A Freedom of Information (FOI) Act request by the Yorkshire Evening Post (YEP) has revealed some of the costs incurred with the Public Inquiry (PI) into the Leeds trolleybus project.

Known as the New Generation Transport (NGT), £170m of funding for the trolleybus scheme was awarded from central government in the summer of 2012. The scheme’s promoters – Leeds City Council and the West Yorkshire Combined Authority (WYCA) – need to secure a Transport Works Act Order (TWAO) for legal powers to commission, build and operate the system. The PI for the TWAO took place between April and October last year. A decision on the scheme’s future is not expected until late this year or early next.

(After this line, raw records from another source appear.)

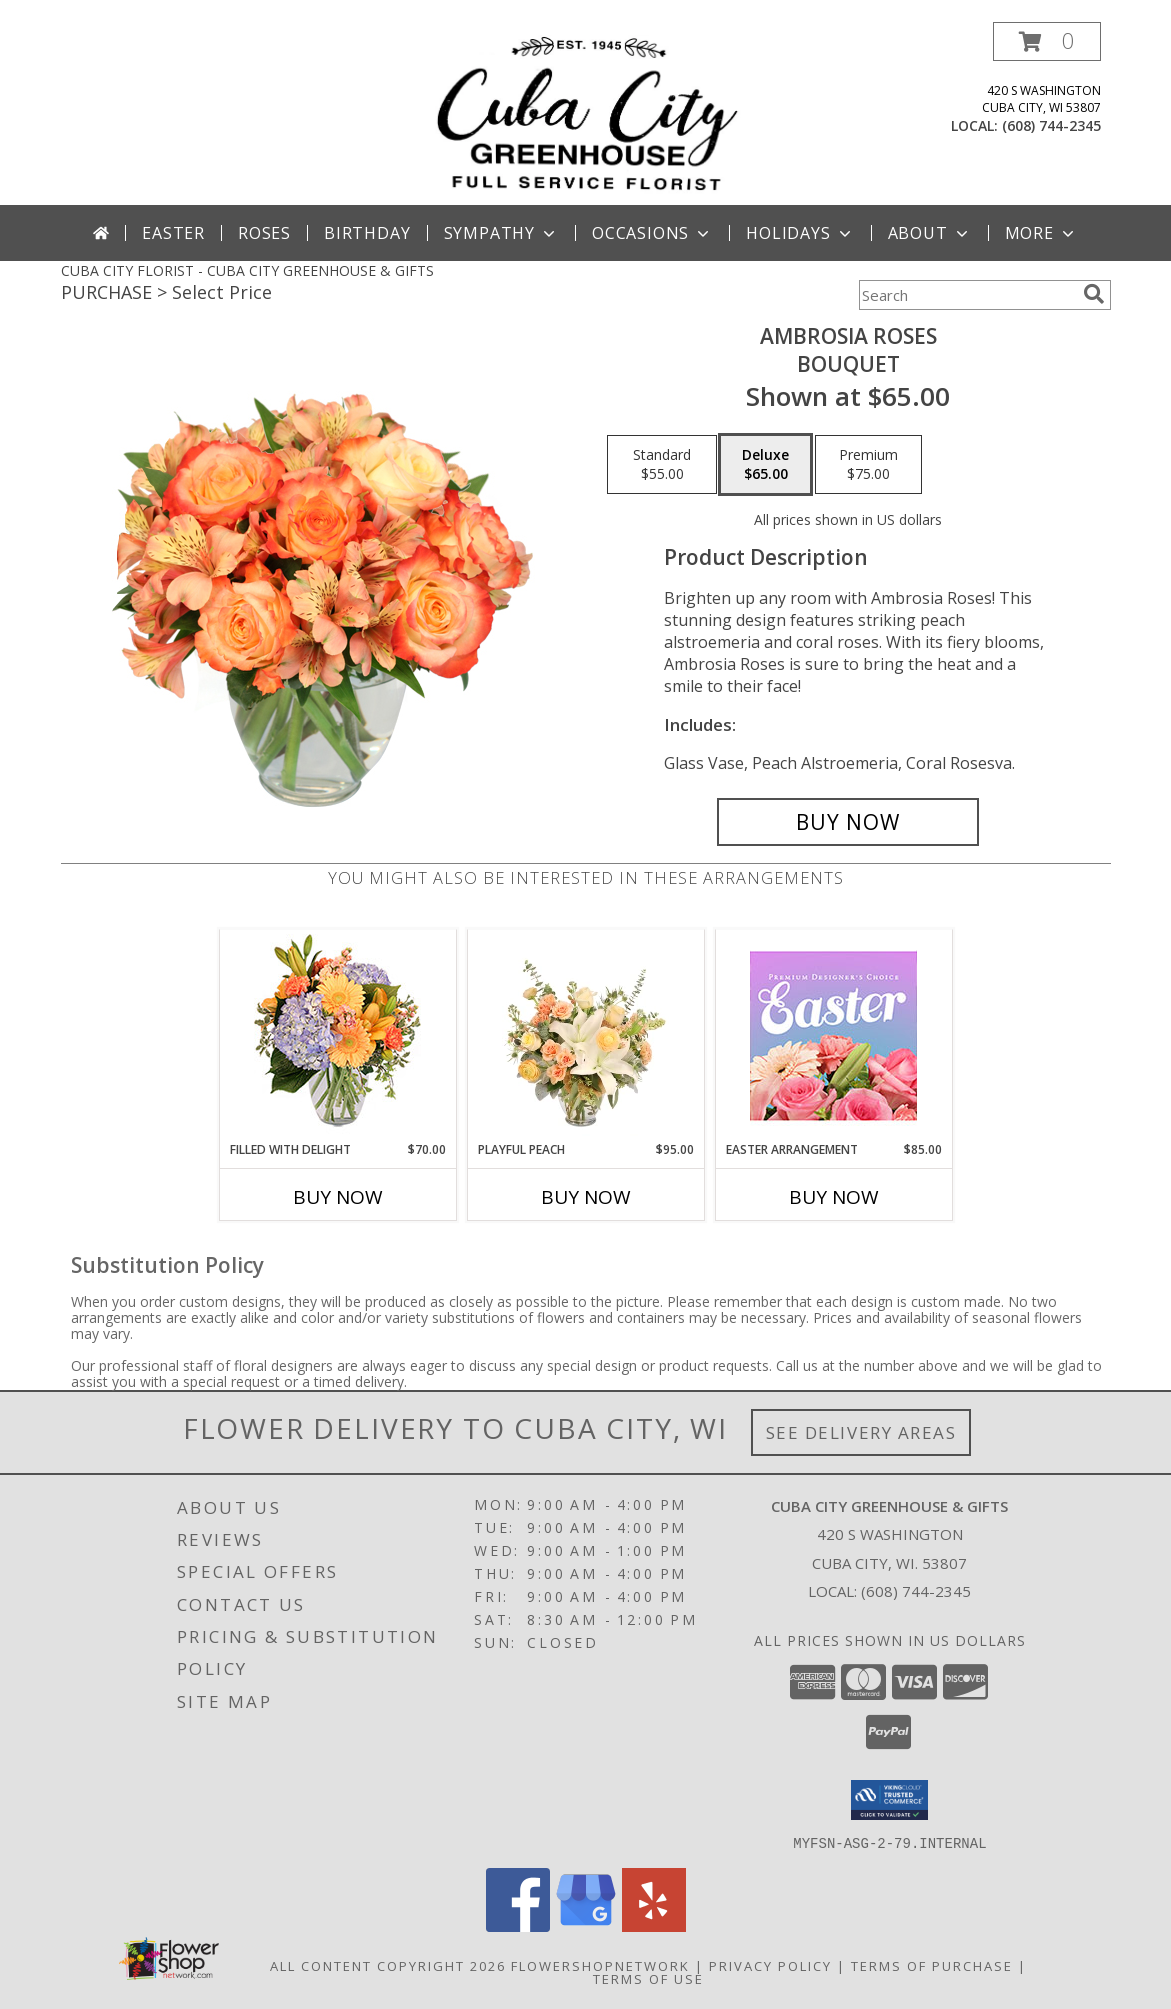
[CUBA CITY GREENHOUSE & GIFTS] (586, 113)
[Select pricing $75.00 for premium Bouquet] (868, 465)
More (1041, 233)
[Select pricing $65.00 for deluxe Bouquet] (765, 465)
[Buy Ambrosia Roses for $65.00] (848, 822)
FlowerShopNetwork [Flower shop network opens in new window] (600, 1965)
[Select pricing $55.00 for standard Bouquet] (662, 465)
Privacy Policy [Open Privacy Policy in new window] (770, 1965)
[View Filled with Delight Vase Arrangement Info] (337, 1035)
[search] (1094, 294)
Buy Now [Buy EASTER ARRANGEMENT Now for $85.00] (834, 1197)
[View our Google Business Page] (586, 1925)
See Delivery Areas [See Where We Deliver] (861, 1432)
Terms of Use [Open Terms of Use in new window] (648, 1978)
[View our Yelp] (654, 1925)
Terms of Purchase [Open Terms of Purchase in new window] (932, 1965)
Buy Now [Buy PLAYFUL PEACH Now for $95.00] (586, 1197)
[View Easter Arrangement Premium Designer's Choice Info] (833, 1035)
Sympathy (501, 233)
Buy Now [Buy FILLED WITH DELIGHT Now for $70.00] (338, 1197)
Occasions (652, 233)
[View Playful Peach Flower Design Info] (585, 1035)
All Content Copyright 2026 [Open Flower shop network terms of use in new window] (388, 1965)
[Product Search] (967, 295)
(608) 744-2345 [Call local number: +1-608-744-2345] (1051, 125)
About (930, 233)
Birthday (367, 233)
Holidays (800, 233)
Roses (264, 233)
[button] (1047, 41)
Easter (173, 233)
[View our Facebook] (518, 1925)
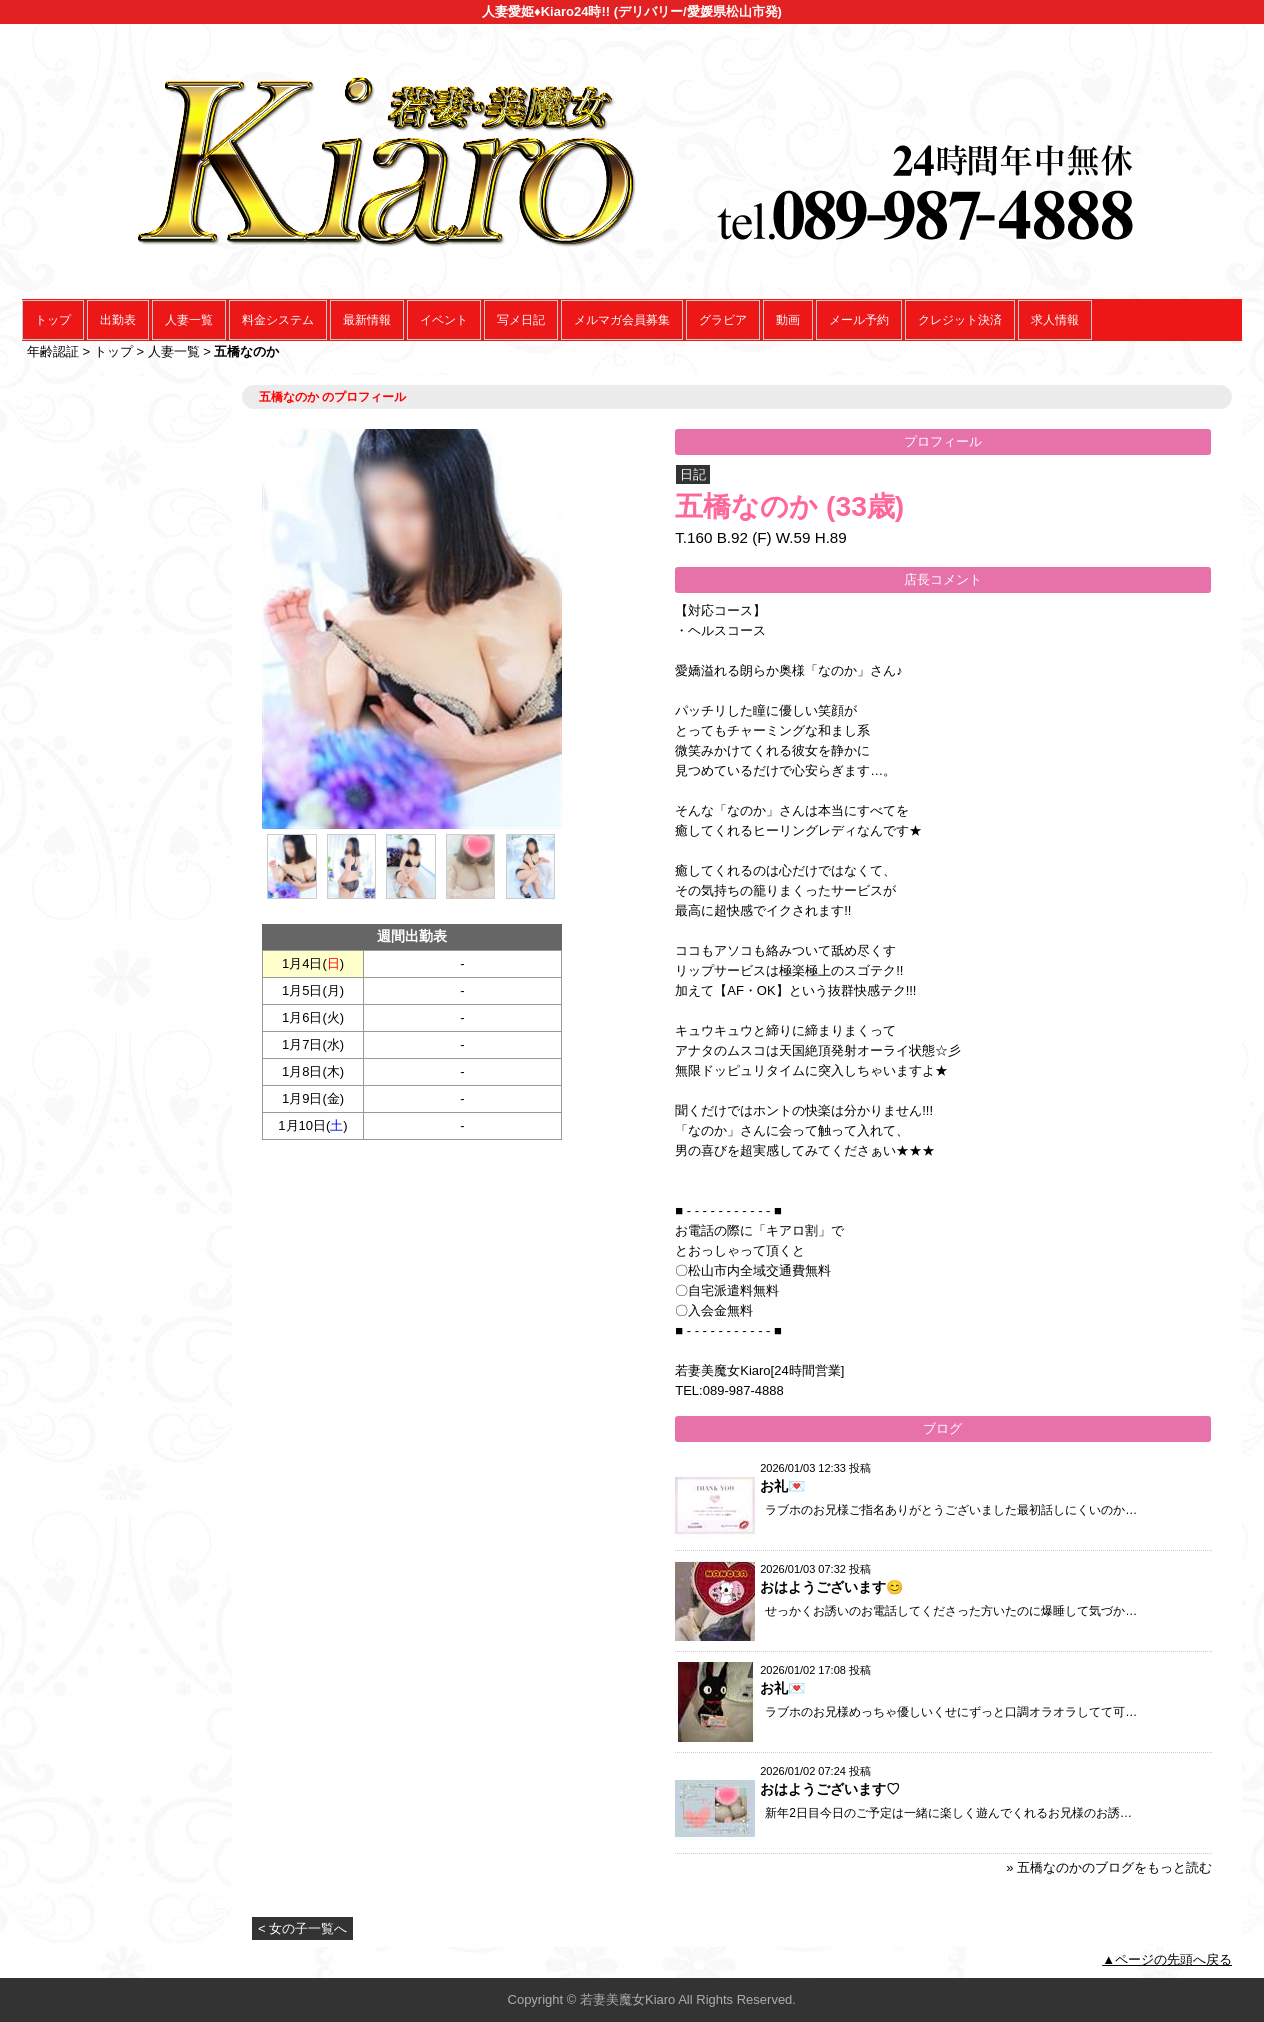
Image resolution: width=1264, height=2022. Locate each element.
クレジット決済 (960, 320)
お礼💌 (782, 1486)
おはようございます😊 (831, 1587)
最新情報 (367, 320)
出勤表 (118, 320)
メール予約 (859, 320)
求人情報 (1055, 320)
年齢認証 (53, 351)
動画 (788, 320)
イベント (444, 320)
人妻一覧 (189, 320)
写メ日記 (521, 320)
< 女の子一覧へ (302, 1928)
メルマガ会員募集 (622, 320)
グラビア (723, 320)
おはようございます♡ (830, 1789)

The YEP said the overall bill for the PI process could be as much as £2.6m – with the work undertaken by Martin Whitehead, the Government-appointed inspector who headed up the inquiry reportedly costing £630 a day. The Department for Transport (DfT) is being invoiced £157,162 for his time, with individual expense items including £10,596 for Mr Whitehead’s preparatory work; £41,170 for the days that the PI sat in Leeds between April and October last year; and £83,941 for Mr Whitehead’s work on the post-inquiry report to the DfT that will decide the fate of the trolleybus scheme. Other expenditure includes £5,709 on hotel stays and £2,154 on ‘subsistence.’ Mr Whitehead’s report has now been submitted to the DfT.

A spokesman for the WYCA said: “Any project of the size and scale of NGT has to undergo a PI. The costs of an inquiry are affected by its duration and that is to a very large extent dependent upon the number of submissions made by objectors. During last year’s 72-day inquiry, NGT was subject to significant public scrutiny through representations from individuals and First Bus’ legal experts.”

The spokesman added that the WYCA remained confident that the case for the scheme was “compelling.”

Construction work on the system – which would run from Holt Park in the north of the city to Stourton in the south – could start by 2017 if it clears the final hurdle.